Two-photon calcium imaging across cortical layers of the mouse whisker primary somatosensory cortex during a two-whisker discrimination task. The colour code indicates whisker preference: green neurons respond predominantly to the C2 whisker, red neurons to the B2 whisker, and yellow neurons to both. The spatial segregation of neurons with different preferences highlights the somatotopic organization of the barrel cortex. Credit: Sami El-Boustani
Why is it so important to understand how the brain integrates and generalises information across the different modalities?
It is a mechanism by which we can adapt our behaviour to complex or changing situations. If everything you learn was attached to the specific situation where you learn it, you wouldn't get very far.
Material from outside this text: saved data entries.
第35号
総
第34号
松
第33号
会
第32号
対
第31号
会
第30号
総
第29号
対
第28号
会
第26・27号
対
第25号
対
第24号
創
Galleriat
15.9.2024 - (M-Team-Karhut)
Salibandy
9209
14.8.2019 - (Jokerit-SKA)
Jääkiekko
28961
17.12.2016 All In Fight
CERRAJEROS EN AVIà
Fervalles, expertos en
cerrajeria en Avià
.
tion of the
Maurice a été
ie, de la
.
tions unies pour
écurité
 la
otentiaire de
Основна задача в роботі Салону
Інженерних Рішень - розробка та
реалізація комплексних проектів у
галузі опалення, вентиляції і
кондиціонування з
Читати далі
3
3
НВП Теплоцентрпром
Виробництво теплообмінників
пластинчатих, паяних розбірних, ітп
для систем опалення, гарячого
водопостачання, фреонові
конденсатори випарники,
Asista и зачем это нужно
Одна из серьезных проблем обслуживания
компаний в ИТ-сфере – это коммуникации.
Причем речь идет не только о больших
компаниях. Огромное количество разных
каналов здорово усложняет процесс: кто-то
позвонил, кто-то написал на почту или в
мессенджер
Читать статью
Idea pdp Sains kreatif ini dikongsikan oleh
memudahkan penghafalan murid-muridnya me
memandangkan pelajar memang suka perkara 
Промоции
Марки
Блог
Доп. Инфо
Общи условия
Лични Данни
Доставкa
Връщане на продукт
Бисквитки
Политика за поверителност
Being able to observe and recognise certain patterns and map them together whether they are learned, abstracted, or they are anchored in the way your brain has developed is fundamental. It allows us to be able to change or produce the right behaviour, even if the conditions are not exactly the same.
What's the next piece of the puzzle that you're hoping to solve?
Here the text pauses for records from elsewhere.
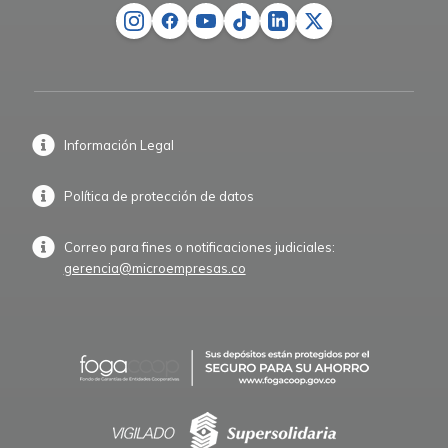
Información Legal
Política de protección de datos
Correo para fines o notificaciones judiciales:
gerencia@microempresas.co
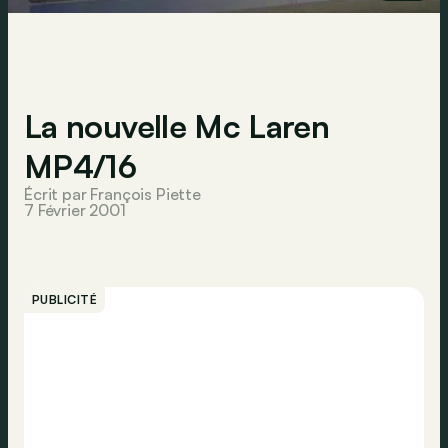
La nouvelle Mc Laren
MP4/16
Écrit par François Piette
7 Février 2001
PUBLICITÉ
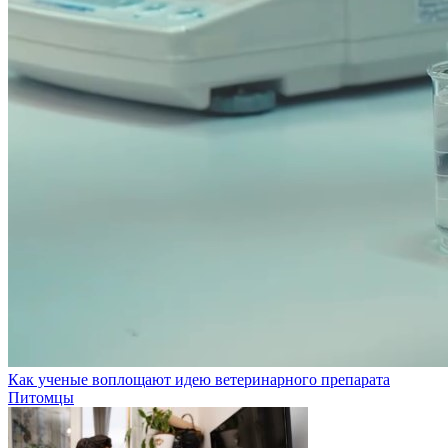
Как ученые воплощают идею ветеринарного препарата
Питомцы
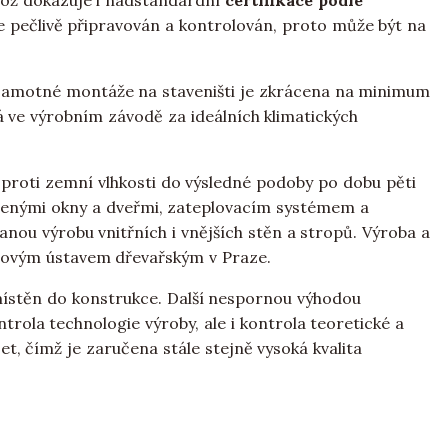
což dokazuje i nadstandardní
certifikace podle
je pečlivě připravován a kontrolován, proto může být na
samotné montáže na staveništi je zkrácena na minimum
á ve výrobním závodě za ideálních klimatických
í proti zemní vlhkosti do výsledné podoby po dobu pěti
zenými okny a dveřmi, zateplovacím systémem a
nou výrobu vnitřních i vnějších stěn a stropů. Výroba a
jovým ústavem dřevařským v Praze.
umístěn do konstrukce. Další nespornou výhodou
trola technologie výroby, ale i kontrola teoretické a
t, čímž je zaručena stále stejně vysoká kvalita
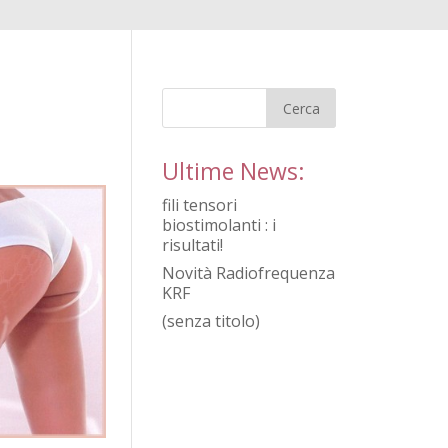
Ultime News:
fili tensori
biostimolanti : i
risultati!
Novità Radiofrequenza
KRF
(senza titolo)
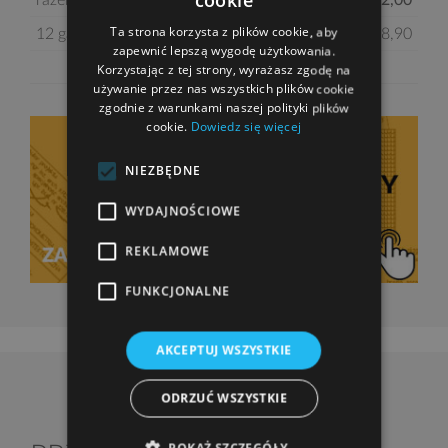
cookie
razem:
102,00
Ta strona korzysta z plików cookie, aby
12 garaż
28,90
zapewnić lepszą wygodę użytkowania.
Korzystając z tej strony, wyrażasz zgodę na
używanie przez nas wszystkich plików cookie
zgodnie z warunkami naszej polityki plików
cookie.
Dowiedz się więcej
NIEZBĘDNE
WYDAJNOŚCIOWE
REKLAMOWE
FUNKCJONALNE
AKCEPTUJ WSZYSTKIE
ODRZUĆ WSZYSTKIE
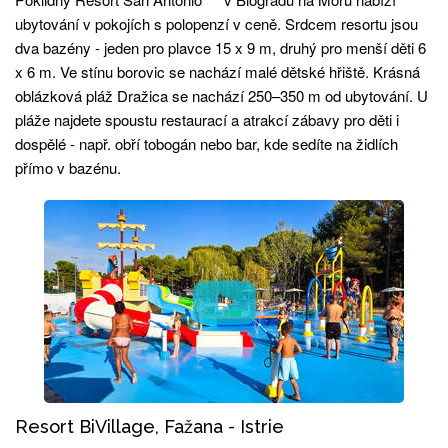
ubytování v pokojích s polopenzí v ceně. Srdcem resortu jsou
dva bazény - jeden pro plavce 15 x 9 m, druhý pro menší děti 6
x 6 m. Ve stínu borovic se nachází malé dětské hřiště. Krásná
oblázková pláž Dražica se nachází 250–350 m od ubytování. U
pláže najdete spoustu restaurací a atrakcí zábavy pro děti i
dospělé - např. obří tobogán nebo bar, kde sedíte na židlích
přímo v bazénu.
Resort BiVillage, Fažana - Istrie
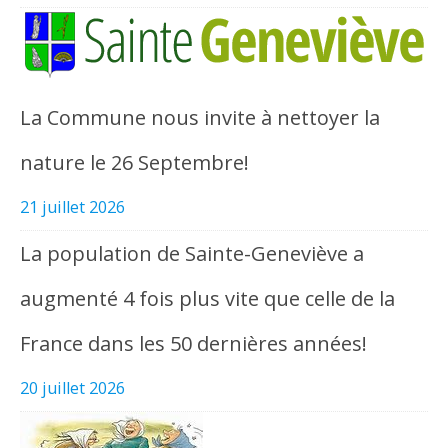
La Commune nous invite à nettoyer la
nature le 26 Septembre!
21 juillet 2026
La population de Sainte-Geneviève a
augmenté 4 fois plus vite que celle de la
France dans les 50 dernières années!
20 juillet 2026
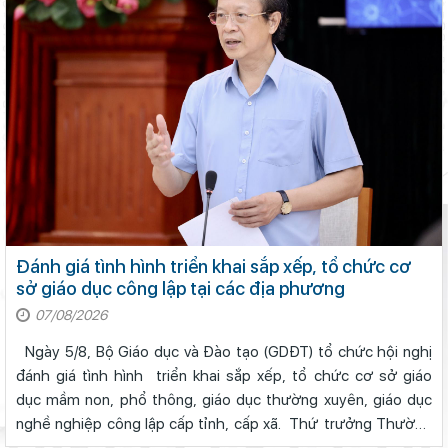
Đánh giá tình hình triển khai sắp xếp, tổ chức cơ
sở giáo dục công lập tại các địa phương
07/08/2026
Ngày 5/8, Bộ Giáo dục và Đào tạo (GDĐT) tổ chức hội nghị
đánh giá tình hình triển khai sắp xếp, tổ chức cơ sở giáo
dục mầm non, phổ thông, giáo dục thường xuyên, giáo dục
nghề nghiệp công lập cấp tỉnh, cấp xã. Thứ trưởng Thường
trực Phạm Ngọc Thưởng chủ trì hội nghị.Quang cảnh hội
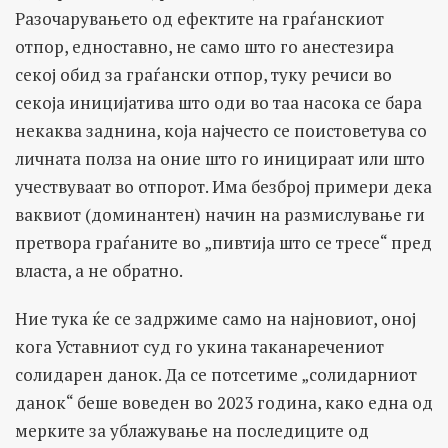
Разочарувањето од ефектите на граѓанскиот
отпор, едноставно, не само што го анестезира
секој обид за граѓански отпор, туку речиси во
секоја иницијатива што оди во таа насока се бара
некаква заднина, која најчесто се поистоветува со
личната полза на оние што го иницираат или што
учествуваат во отпорот. Има безброј примери дека
ваквиот (доминантен) начин на размислување ги
претвора граѓаните во „пивтија што се тресе“ пред
власта, а не обратно.
Ние тука ќе се задржиме само на најновиот, оној
кога Уставниот суд го укина таканаречениот
солидарен данок. Да се потсетиме „солидарниот
данок“ беше воведен во 2023 година, како една од
мерките за ублажување на последиците од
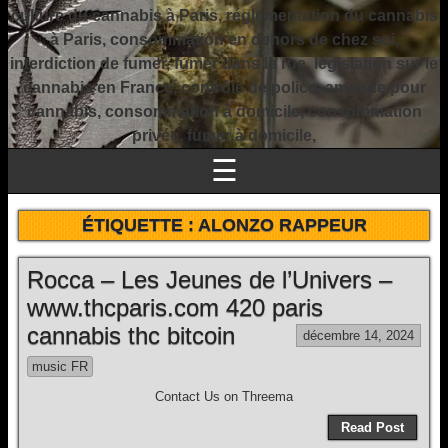
culture du cannabis à Paris, réglementation du cannabis
à Paris, consommation en dehors de chez soi,
interdiction de fumer, fumer dans la rue, législation sur le
cannabis en France, contrôle de police, amende pour
cannabis, consommation à domicile, consommation
privée, fumer à domicile,
☰
ÉTIQUETTE :
ALONZO RAPPEUR
Rocca – Les Jeunes de l’Univers –
www.thcparis.com 420 paris
cannabis thc bitcoin
décembre 14, 2024
music FR
Contact Us on Threema
Read Post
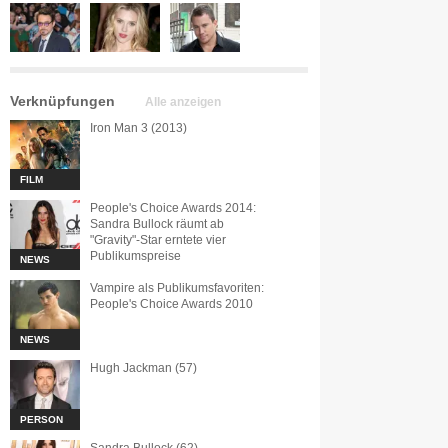
Verknüpfungen
Alle anzeigen
Iron Man 3 (2013)
FILM
People's Choice Awards 2014:
Sandra Bullock räumt ab
"Gravity"-Star erntete vier
Publikumspreise
NEWS
Vampire als Publikumsfavoriten:
People's Choice Awards 2010
NEWS
Hugh Jackman (57)
PERSON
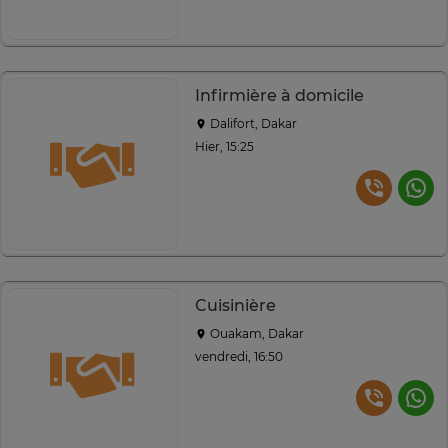
Infirmière à domicile
Dalifort, Dakar
Hier, 15:25
Cuisinière
Ouakam, Dakar
vendredi, 16:50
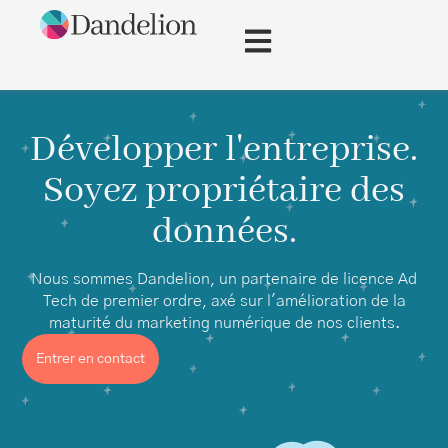
content
Développer l'entreprise.
Soyez propriétaire des
données.
Nous sommes Dandelion, un partenaire de licence Ad
Tech de premier ordre, axé sur l'amélioration de la
maturité du marketing numérique de nos clients.
Entrer en contact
That's going to be the question we were initially trying to answer! We really want to understand where, when, and how synaptic plasticity occurs during sensory-motor learning. There are many different areas between cortical and striatal structures that presumably are experiencing forms of plasticity.
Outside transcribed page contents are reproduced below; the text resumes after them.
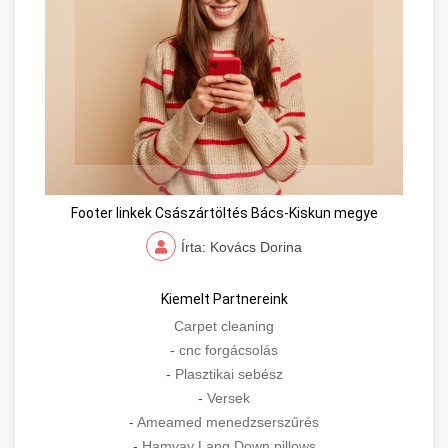
Footer linkek Császártöltés Bács-Kiskun megye
Írta: Kovács Dorina
Kiemelt Partnereink
Carpet cleaning
-
cnc forgácsolás
-
Plasztikai sebész
-
Versek
-
Ameamed menedzserszűrés
-
Hamvay Lang Down pillows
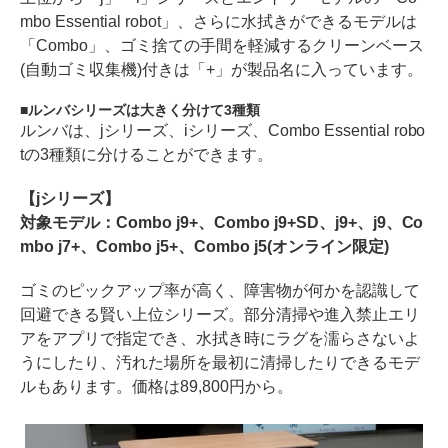
mbo Essential robot」、さらに水拭きができるモデルは
「Combo」、ゴミ捨ての手間を軽減するクリーンベース
(自動ゴミ収集機)付きは「+」が製品名に入っています。
ルンバシリーズは大きく分けて3種類
ルンバは、jシリーズ、iシリーズ、Combo Essential robo
tの3種類に分けることができます。
【jシリーズ】
対象モデル：Combo j9+、Combo j9+SD、j9+、j9、Co
mbo j7+、Combo j5+、Combo j5(オンライン限定)
ゴミのピックアップ率が高く、障害物が何かを認識して
回避できる賢い上位シリーズ。部分清掃や進入禁止エリ
アをアプリで指定でき、水拭き時にラグを濡らさないよ
うにしたり、汚れた場所を最初に清掃したりできるモデ
ルもあります。価格は89,800円から。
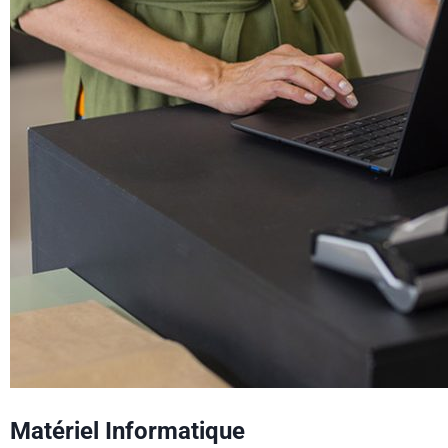
Matériel Informatique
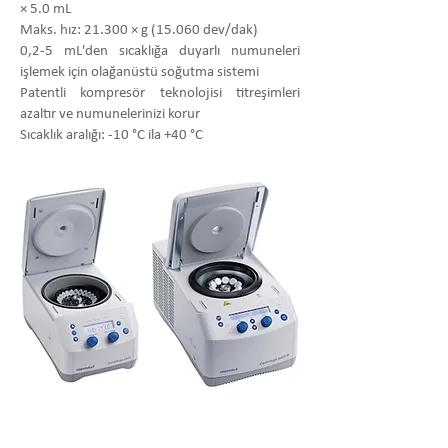
× 5.0 mL
Maks. hız: 21.300 × g (15.060 dev/dak)
0,2-5 mL'den sıcaklığa duyarlı numuneleri
işlemek için olağanüstü soğutma sistemi
Patentli kompresör teknolojisi titreşimleri
azaltır ve numunelerinizi korur
Sıcaklık aralığı: -10 °C ila +40 °C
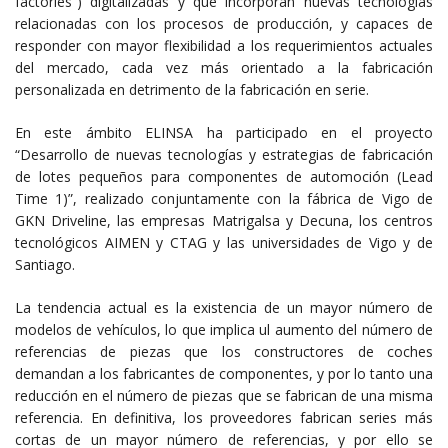
factories”) digitalizadas y que incorporan nuevas tecnologías
relacionadas con los procesos de producción, y capaces de
responder con mayor flexibilidad a los requerimientos actuales
del mercado, cada vez más orientado a la fabricación
personalizada en detrimento de la fabricación en serie.
En este ámbito ELINSA ha participado en el proyecto
“Desarrollo de nuevas tecnologías y estrategias de fabricación
de lotes pequeños para componentes de automoción (Lead
Time 1)”, realizado conjuntamente con la fábrica de Vigo de
GKN Driveline, las empresas Matrigalsa y Decuna, los centros
tecnológicos AIMEN y CTAG y las universidades de Vigo y de
Santiago.
La tendencia actual es la existencia de un mayor número de
modelos de vehículos, lo que implica ul aumento del número de
referencias de piezas que los constructores de coches
demandan a los fabricantes de componentes, y por lo tanto una
reducción en el número de piezas que se fabrican de una misma
referencia. En definitiva, los proveedores fabrican series más
cortas de un mayor número de referencias, y por ello se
The hope is to deploy a set of new techniques that allow us to identify exactly where this is happening via brain wide mapping of plasticity. We are also trying to understand the precise time window when proper learning is taking place. The goal is to understand the neuronal underpinning of goal-directed sensory-motor learning.
About Professor Sami El-Boustani
Sami El-Boustani is an Assistant Professor in the Department of Basic Neurosciences at the University of Geneva. After earning a Master degree in theoretical physics from EPFL (Switzerland), he pursued a second Master's in Cognitive Science from l’Ecole Normal Supérieure in Paris (France). He then completed his Ph.D. in neuroscience at Sorbonne University, focusing on sensory processing and plasticity in cortical networks. Following his Ph.D., Sami conducted postdoctoral research at MIT (USA), studying interneurons and dendritic plasticity, and later at EPFL, exploring brain circuits in the mouse whisker system. In 2019, he opened his lab at University of Geneva after being awarded a SNSF Eccellenza fellowship.